Conda Environments#
Adding a conda environment to a container may be easily done using cotainr.
Make sure you have the rights to use the packages in your conda environment
When adding a conda environment, it is the responsibility of the user of cotainr to make sure they have the necessary rights to use the conda channels/repositories and packages specified in the conda environment, e.g. if using the default Anaconda repositories.
As an example, consider the following conda environment file, my_conda_env.yml:
channels:
- conda-forge
dependencies:
- python=3.11.0
- numpy=1.23.5
A container based on the official Ubuntu 24.04 DockerHub image, containing this conda environment, may be built using:
$ cotainr build my_conda_env_container.sif --base-image=docker://ubuntu:24.04 --conda-env=my_conda_env.yml
The conda environment is automatically activated when the container is run, allowing for directly using the Python and NumPy versions installed in the conda environment, e.g.
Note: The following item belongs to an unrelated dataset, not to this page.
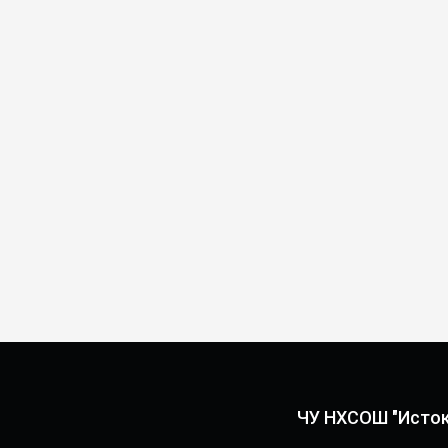
ЧУ НХСОШ "Исток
$ singularity exec my_conda_env_container.sif python3 --version
Python 3.11.0
$ singularity exec my_conda_env_container.sif python3 -c "import numpy; print(numpy.__version__)"
1.23.5
You must accept the Miniforge license to add a conda environment
Bootstrapping of the conda environment in the container is done using Miniforge. As part of the bootstrap process, you must accept the Miniforge license terms. This can be done either by accepting them during the container build process, or by specifying the --accept-licenses option when invoking cotainr build.
Iterate on the conda environment before building the container
If you are unsure about what needs to go into your my_conda_env.yml file for conda to correctly resolve your environment, you may want to iterate on the content of the my_conda_env.yml file by updating it and using conda env create --file my_conda_env.yml to test that it resolves and installs correctly outside of the container. Only once it installs correctly, should you proceed to building the container with cotainr build. That way you can potentially save a lot of time by not having to rebuild the container multiple times while iterating on your conda environment.
Pip packages#
cotainr does not support creating a container directly from a pip requirements.txt file. However, pip packages may be included in a conda environment, e.g. updating my_conda_env.yml to
channels:
- conda-forge
dependencies:
- python=3.11.0
- numpy=1.23.5
- pip
- pip:
- scipy==1.9.3
allows for installing SciPy via pip.
Pip packages from private repositories#
Pip packages from a private GitHub repository are accessible using an ssh key. You can use this option by enabling ssh-agent forwarding to GitHub on the host machine on which cotainr is used.
For example, with my_conda_env.yml containing the following:
channels:
- conda-forge
dependencies:
- python=3.11.0
- git
- openssh
- pip
- pip:
- "--editable=git+ssh://git@github.com/foo/bar.git@SOMEHASHCODE#egg=baz"
where github.com:foo/bar.git is a private repository.
The need for using ssh-agent is fundamentally an apptainer limitation/feature and not related to cotainr per se.
For this to work, the directory pointed to on the host by the SSH_AUTH_SOCK environment variable must be bound to the container. If echo $SSH_AUTH_SOCK already points to one of the directories bound by default, e.g. /tmp, everything should work. Otherwise, another solution must be found, as cotainr does not expose directory binding from apptainer.